I didn't really make this clear enough in the post, the HDMI port has been used constantly and was working just fine a few days ago. Not to mention the DVI port has never had any issues.


----------



## oscer1 (Jan 27, 2010)

things can fail at any time. doesn't matter if it was working 1 minute ago and now its not. it should still be in warranty.


----------



## firepyromaniac (Feb 4, 2015)

I have done RMAs before and it's a bit of a pain, but I am willing to do it if this truly is the problem. Does anyone have a second opinion before I ship her off?


----------



## Amd_Man (Jan 27, 2009)

Does the monitor work on your PC?


----------



## firepyromaniac (Feb 4, 2015)

Yep, like I said in a previous post the DVI and (I assume) Display port ports work just fine.


----------



## Amd_Man (Jan 27, 2009)

If the monitor works on your pc then it must be the Wii U consoles video port that is not working.


----------



## firepyromaniac (Feb 4, 2015)

Well, I use DVI on my PC. I have also tested the Wii U on a TV and it worked, not to mention the PS3 I plugged into the monitor also didn't work.


----------



## firepyromaniac (Feb 4, 2015)

Hey guys, I have an update. I was just about to ship it out packed up and all, however when I got to shipping I figured out it was going to cost around $60-$70 dollars to ship the very heavy box over half way across the country to their RMA facility in CA. That is a lot of money for something that could probably be solved with a HDMI to DVI-D Adapter off Amazon. It's going to be a little annoying, but unless anyone has some magical fix I think I'm going to have to settle with that one.


----------



## JimE (Apr 16, 2009)

Depending on the device, an adapter may not work as adapters often don't support HDCP. I don't know about the Wii, but I'm sure the PS3 uses DHCP, especially for movie playback.

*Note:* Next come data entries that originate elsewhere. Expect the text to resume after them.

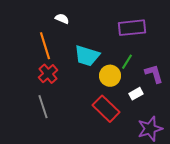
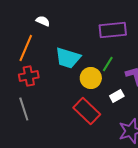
orange line: (45, 46) -> (26, 48), turned 40
red cross: (48, 74) -> (29, 76), turned 30

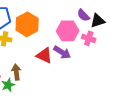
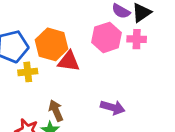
purple arrow: (62, 52) -> (113, 107), moved
red triangle: (44, 55) -> (69, 61), moved

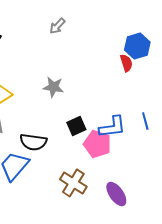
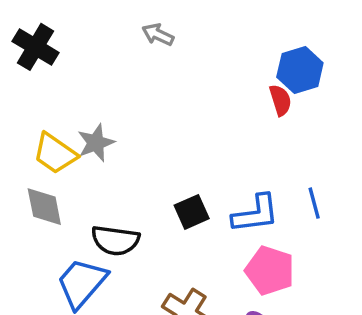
gray arrow: (57, 26) -> (158, 35), turned 72
gray star: (53, 87) -> (96, 143), moved, turned -30
pink pentagon: (97, 144) -> (270, 271), moved

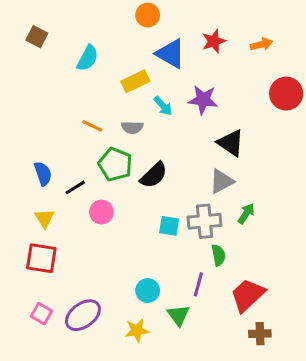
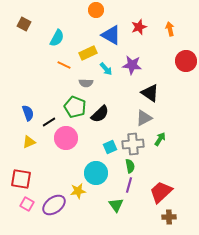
orange arrow: (261, 44) -> (170, 29), turned -88
orange line: (92, 126) -> (64, 65), moved
pink circle: (101, 212) -> (66, 138), size x1.5
yellow triangle: (45, 218) -> (29, 142), turned 40
cyan square: (169, 226) -> (110, 147), turned -32
green semicircle: (218, 255) -> (130, 166), moved
red square: (41, 258) -> (21, 179), moved
cyan circle: (148, 291) -> (96, 173), moved, size x1.5
yellow star: (137, 331) -> (78, 191), moved

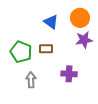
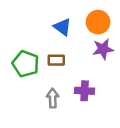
gray arrow: (31, 80) -> (53, 98), moved

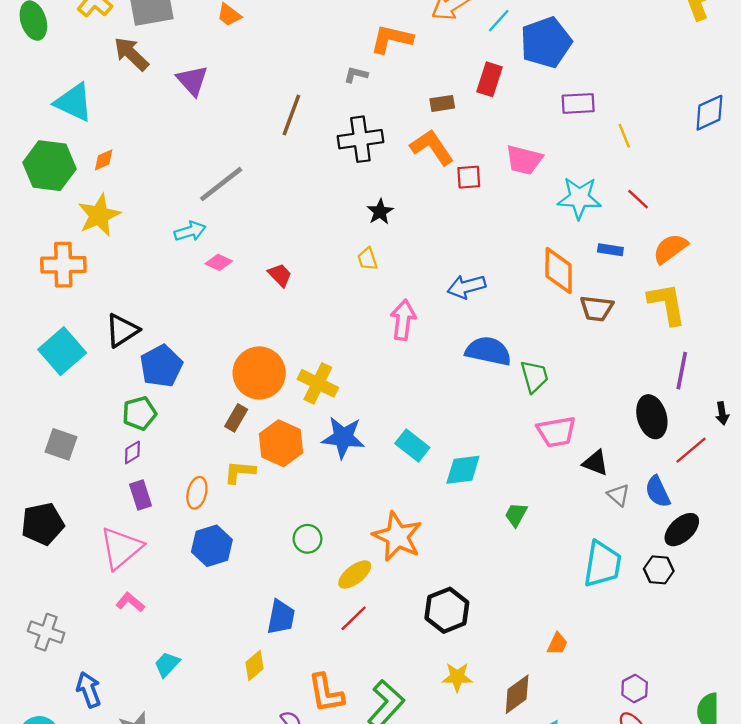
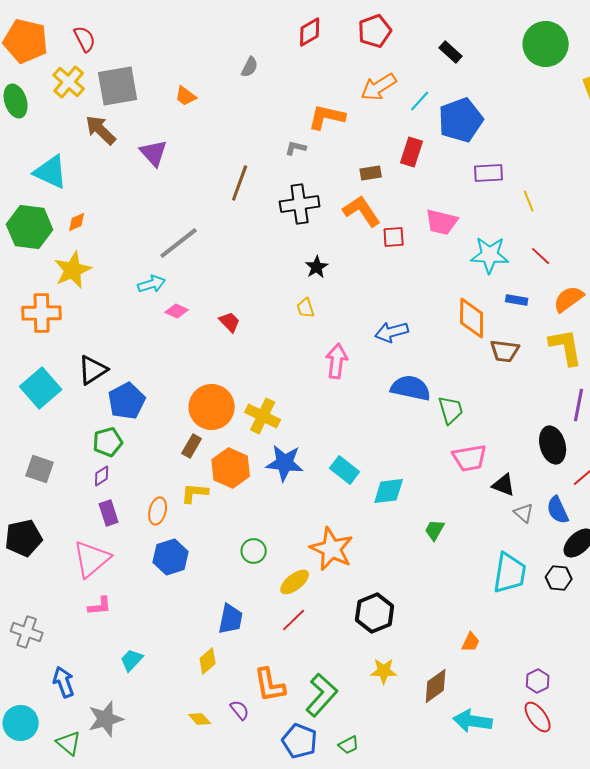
pink L-shape: (130, 602) -> (100, 606), turned 135

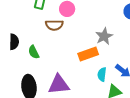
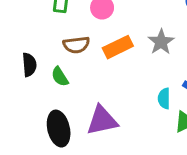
brown semicircle: (54, 25) -> (76, 45), moved
orange rectangle: (88, 54) -> (118, 47), moved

In the future, you may want to use an HDMI switch to connect multiple devices instead of constantly connecting/disconnecting cables.


----------



## firepyromaniac (Feb 4, 2015)

Another update. Apologies if I am going off topic here: I just learned that converters do NOT have audio output due to how DVI works, which is a gamebreaker because my headphones don't have a USB cable (Even if they did changing it over and over would be a HUGE pain.) Another thing I would need to do with the DVI to HDMI converter is constantly switch out the DVI port, which can't be good for the port itself not to mention a annoying inconvenience on my part. However, that could be solved with a DVI switch but that is even more money for another converter which would bring the tally up 3 converters! 

(HDMI to DVI converter, a DVI switch, and a A 6.35 mm to USB converter.)

and, like JimE said it may not even work in the first place if the console uses DHCP! 


So now that that giant rant is over, if anyone has any tips on this issue whether it's on shipping costs, fixing the port itself, the converter, or anything at all *please* let me know!


----------



## JimE (Apr 16, 2009)

Your options are limited. If you had the experience/skill to repair a pcb and/or port, I doubt you would be asking for help.

Having said that, as it's under warranty, I'd have it serviced. But at the price you stated for shipping, I'd also heavily consider simply replacing it as the shipping your noted above is 1/3 the cost of a new (identical) monitor.


----------



## firepyromaniac (Feb 4, 2015)

I just realized something: could I possibly use a HDMI to Displayport converter such as this one and still recieve audio? 

Although that one is getting pricey and I have just learned that I can get it shipped for slightly cheaper ($47) which might just change my mind entirely.


----------



## JimE (Apr 16, 2009)

DP also supports audio. I don't know if the monitor supports audio in over DP, but I would suspect it does.


----------



## firepyromaniac (Feb 4, 2015)

Sorry to revive a "dead" thread, if it's against the rules let me know but I have a pretty important update and posting a new thread would only confuse others more.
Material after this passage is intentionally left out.